=== Section Start ===
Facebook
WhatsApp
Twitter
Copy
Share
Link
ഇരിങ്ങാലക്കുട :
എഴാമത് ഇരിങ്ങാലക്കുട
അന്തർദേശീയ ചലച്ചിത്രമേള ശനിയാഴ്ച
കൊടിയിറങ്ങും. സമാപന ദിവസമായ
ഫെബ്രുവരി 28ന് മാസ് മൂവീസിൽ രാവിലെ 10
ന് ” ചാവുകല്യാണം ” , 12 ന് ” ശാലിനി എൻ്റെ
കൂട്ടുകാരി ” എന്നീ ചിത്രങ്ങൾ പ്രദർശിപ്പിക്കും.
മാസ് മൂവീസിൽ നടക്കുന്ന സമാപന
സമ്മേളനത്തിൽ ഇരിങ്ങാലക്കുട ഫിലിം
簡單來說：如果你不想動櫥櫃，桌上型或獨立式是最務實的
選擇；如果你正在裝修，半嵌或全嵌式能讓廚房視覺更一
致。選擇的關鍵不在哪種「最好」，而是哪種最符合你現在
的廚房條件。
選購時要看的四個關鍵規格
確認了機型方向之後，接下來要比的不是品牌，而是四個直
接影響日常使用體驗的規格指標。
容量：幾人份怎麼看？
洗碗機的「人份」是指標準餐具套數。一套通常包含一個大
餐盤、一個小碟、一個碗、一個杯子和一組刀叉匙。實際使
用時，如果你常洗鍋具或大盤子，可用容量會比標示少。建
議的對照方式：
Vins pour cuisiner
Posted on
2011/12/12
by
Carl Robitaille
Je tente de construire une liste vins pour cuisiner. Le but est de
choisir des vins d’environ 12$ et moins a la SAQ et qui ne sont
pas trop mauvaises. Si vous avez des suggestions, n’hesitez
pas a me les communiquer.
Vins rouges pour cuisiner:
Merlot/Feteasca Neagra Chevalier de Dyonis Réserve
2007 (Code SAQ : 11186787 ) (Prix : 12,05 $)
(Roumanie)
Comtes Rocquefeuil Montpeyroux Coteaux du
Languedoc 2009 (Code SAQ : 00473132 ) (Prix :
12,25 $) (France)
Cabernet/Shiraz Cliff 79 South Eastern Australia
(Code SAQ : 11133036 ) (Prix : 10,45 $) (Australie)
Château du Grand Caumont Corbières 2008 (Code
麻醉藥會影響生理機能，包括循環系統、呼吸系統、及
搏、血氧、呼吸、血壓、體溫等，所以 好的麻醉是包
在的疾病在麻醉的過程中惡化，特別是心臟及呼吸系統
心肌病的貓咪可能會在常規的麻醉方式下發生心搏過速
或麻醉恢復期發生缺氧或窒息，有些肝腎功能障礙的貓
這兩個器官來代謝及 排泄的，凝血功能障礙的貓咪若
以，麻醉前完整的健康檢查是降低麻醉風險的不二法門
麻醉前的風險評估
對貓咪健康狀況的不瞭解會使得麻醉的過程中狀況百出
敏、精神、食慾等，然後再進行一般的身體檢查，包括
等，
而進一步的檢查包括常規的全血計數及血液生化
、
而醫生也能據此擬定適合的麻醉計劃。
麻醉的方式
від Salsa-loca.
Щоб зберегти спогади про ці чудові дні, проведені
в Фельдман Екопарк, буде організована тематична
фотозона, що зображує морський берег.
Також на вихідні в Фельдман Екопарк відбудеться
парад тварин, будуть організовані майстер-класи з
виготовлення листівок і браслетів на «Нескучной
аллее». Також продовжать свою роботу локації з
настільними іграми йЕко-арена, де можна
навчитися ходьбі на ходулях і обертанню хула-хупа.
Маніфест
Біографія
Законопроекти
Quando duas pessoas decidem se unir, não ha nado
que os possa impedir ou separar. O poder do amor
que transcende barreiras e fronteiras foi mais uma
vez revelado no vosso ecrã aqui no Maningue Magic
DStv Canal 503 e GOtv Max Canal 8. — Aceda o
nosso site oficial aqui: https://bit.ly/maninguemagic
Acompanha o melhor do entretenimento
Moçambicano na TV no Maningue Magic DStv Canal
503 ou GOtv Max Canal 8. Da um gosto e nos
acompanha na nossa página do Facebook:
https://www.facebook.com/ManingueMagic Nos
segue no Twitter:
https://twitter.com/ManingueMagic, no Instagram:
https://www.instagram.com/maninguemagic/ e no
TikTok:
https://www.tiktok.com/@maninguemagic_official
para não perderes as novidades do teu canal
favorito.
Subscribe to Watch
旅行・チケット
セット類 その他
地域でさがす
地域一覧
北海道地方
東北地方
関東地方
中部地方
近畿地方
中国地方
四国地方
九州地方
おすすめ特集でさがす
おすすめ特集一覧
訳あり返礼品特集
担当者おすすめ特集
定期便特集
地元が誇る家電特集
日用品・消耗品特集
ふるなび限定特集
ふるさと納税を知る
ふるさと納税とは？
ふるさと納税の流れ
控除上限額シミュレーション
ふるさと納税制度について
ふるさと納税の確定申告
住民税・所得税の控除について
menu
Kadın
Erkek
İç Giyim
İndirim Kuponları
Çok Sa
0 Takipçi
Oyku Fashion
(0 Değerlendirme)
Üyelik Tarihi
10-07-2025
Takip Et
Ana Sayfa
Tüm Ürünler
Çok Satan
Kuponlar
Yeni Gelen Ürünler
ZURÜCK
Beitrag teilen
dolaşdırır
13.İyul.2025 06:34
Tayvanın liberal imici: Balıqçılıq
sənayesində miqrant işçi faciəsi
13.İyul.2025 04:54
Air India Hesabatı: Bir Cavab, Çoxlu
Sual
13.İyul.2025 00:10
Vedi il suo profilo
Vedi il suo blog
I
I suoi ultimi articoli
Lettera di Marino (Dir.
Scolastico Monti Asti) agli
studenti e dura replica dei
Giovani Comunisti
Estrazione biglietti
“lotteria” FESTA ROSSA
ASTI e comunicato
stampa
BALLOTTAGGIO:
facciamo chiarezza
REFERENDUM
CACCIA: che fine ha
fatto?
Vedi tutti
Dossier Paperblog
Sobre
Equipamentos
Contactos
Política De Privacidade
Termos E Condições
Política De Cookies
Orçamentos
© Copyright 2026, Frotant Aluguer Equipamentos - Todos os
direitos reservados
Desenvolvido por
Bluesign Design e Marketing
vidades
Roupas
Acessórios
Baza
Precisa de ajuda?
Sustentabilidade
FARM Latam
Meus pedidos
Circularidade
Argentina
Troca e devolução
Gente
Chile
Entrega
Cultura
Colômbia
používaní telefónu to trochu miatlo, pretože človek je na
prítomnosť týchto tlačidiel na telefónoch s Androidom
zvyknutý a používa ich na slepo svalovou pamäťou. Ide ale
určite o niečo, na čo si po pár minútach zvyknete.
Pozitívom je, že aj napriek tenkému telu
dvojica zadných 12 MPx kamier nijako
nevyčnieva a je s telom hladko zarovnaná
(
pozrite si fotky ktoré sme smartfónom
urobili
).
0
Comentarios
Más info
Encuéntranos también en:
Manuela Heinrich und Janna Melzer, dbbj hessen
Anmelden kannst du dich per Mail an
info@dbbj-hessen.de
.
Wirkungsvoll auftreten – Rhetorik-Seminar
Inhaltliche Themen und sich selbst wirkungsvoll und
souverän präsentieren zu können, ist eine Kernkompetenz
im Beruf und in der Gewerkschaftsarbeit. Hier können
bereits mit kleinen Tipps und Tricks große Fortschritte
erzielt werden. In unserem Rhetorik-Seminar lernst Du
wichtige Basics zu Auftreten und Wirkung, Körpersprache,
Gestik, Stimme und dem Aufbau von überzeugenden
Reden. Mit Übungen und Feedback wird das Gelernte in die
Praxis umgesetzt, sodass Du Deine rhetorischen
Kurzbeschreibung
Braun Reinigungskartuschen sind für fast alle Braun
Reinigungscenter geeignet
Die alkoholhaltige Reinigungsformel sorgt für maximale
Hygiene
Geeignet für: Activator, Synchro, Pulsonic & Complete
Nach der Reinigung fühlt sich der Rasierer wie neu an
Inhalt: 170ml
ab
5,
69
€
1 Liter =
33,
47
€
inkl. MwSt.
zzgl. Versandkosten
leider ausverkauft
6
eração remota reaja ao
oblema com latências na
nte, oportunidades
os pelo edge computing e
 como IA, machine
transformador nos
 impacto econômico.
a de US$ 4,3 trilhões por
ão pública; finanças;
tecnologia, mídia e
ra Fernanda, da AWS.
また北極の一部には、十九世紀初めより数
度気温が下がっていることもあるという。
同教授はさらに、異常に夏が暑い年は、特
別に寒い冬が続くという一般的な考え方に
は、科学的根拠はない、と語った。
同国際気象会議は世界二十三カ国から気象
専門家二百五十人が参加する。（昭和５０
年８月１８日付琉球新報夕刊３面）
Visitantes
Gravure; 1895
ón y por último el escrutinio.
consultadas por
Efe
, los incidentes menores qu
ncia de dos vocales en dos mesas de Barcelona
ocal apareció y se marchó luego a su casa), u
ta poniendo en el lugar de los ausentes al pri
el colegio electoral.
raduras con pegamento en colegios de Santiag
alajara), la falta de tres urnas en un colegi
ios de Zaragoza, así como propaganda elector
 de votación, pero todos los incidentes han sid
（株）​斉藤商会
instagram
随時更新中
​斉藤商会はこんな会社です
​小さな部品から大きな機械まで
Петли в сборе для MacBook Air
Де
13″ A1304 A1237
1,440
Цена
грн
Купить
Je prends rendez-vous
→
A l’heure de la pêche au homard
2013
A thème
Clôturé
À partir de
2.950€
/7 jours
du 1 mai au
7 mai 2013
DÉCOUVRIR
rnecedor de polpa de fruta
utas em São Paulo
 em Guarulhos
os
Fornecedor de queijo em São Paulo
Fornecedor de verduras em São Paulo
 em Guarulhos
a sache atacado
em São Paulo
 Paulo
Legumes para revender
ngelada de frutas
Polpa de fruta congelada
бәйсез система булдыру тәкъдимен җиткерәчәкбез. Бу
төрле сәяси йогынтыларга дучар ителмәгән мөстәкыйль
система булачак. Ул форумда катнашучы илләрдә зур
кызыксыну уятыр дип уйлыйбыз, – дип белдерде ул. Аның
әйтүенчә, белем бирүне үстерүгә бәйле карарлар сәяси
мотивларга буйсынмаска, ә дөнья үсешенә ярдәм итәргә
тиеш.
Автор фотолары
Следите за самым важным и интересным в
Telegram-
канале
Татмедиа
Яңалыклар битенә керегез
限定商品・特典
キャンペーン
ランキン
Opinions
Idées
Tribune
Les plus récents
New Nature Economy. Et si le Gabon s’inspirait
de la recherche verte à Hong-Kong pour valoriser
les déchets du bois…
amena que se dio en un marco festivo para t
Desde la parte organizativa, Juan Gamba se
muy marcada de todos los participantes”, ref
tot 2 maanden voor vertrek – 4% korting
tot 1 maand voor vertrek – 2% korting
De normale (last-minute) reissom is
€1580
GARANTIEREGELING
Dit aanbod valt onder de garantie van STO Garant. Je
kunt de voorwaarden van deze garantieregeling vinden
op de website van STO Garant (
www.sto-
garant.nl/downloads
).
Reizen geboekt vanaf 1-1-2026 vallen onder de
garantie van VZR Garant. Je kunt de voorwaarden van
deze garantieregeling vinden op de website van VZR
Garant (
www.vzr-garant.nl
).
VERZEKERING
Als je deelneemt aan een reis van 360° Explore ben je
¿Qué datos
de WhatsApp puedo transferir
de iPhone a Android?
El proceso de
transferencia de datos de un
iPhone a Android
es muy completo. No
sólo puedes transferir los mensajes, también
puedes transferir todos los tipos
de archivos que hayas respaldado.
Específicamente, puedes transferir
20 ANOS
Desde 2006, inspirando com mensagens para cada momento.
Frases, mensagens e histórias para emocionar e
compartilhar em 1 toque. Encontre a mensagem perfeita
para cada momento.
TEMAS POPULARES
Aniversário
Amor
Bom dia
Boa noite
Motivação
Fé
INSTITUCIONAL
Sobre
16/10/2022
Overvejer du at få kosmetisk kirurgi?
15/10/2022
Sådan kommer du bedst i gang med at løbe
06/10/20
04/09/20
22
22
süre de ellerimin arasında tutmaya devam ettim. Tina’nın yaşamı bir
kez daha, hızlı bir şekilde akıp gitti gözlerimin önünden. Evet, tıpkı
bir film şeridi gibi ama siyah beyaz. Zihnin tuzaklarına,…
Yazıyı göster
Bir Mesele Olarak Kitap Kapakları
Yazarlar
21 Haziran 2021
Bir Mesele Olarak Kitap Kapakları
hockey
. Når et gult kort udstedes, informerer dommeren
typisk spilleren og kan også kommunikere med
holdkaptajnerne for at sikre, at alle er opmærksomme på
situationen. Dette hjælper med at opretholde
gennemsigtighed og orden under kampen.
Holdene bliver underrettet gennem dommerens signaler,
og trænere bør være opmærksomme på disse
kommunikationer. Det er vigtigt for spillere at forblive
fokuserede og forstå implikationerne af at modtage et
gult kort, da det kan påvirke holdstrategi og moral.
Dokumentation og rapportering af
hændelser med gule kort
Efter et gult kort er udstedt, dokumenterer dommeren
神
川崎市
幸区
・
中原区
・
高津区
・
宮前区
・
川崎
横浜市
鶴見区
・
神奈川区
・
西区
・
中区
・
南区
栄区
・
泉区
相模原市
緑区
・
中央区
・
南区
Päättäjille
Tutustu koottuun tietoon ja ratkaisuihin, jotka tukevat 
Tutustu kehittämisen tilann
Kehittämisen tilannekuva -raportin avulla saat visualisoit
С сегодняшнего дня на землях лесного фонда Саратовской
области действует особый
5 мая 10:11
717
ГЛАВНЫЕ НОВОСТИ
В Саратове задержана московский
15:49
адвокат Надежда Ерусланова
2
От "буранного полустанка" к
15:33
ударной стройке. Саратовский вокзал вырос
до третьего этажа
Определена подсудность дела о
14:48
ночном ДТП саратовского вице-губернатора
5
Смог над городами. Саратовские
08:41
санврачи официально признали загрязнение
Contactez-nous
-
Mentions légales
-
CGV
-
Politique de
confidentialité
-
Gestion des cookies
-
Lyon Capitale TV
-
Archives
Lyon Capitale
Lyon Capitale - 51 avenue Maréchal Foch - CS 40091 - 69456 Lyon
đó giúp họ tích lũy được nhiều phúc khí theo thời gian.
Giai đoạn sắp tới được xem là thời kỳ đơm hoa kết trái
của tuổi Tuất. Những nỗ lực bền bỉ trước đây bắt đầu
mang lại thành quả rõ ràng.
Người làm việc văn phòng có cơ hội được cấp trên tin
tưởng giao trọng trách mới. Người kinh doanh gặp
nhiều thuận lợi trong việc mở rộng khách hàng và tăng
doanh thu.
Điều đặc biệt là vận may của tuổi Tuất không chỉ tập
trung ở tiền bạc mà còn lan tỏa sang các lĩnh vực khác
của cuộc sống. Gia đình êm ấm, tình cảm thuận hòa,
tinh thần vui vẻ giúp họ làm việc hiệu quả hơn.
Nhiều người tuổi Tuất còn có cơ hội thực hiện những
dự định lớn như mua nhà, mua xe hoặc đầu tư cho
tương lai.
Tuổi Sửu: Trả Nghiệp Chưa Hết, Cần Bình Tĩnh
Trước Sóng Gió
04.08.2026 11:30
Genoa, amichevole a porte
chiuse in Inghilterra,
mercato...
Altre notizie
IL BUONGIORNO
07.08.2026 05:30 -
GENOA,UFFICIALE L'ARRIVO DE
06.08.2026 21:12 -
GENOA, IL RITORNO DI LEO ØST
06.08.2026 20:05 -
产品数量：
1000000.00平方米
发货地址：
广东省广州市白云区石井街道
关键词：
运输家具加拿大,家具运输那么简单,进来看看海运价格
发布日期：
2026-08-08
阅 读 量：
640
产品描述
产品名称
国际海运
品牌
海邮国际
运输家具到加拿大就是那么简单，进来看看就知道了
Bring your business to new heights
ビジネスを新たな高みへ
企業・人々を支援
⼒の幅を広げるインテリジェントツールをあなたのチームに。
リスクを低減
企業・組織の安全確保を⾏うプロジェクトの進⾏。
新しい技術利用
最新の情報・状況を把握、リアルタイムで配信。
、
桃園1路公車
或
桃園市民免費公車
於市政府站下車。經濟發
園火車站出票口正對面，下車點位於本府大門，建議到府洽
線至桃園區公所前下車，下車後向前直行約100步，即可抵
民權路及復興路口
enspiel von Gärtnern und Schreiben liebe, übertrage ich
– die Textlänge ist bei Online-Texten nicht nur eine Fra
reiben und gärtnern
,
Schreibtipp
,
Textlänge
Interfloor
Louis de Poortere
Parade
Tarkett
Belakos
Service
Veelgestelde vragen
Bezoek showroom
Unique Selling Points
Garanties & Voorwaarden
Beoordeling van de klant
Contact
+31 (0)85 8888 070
=== Section End ===
# Task directions
Using the listing, filter for "Prix" and return the matching lines.

# Answer for this exercise
2007 (Code SAQ : 11186787 ) (Prix : 12,05 $)
Languedoc 2009 (Code SAQ : 00473132 ) (Prix :
(Code SAQ : 11133036 ) (Prix : 10,45 $) (Australie)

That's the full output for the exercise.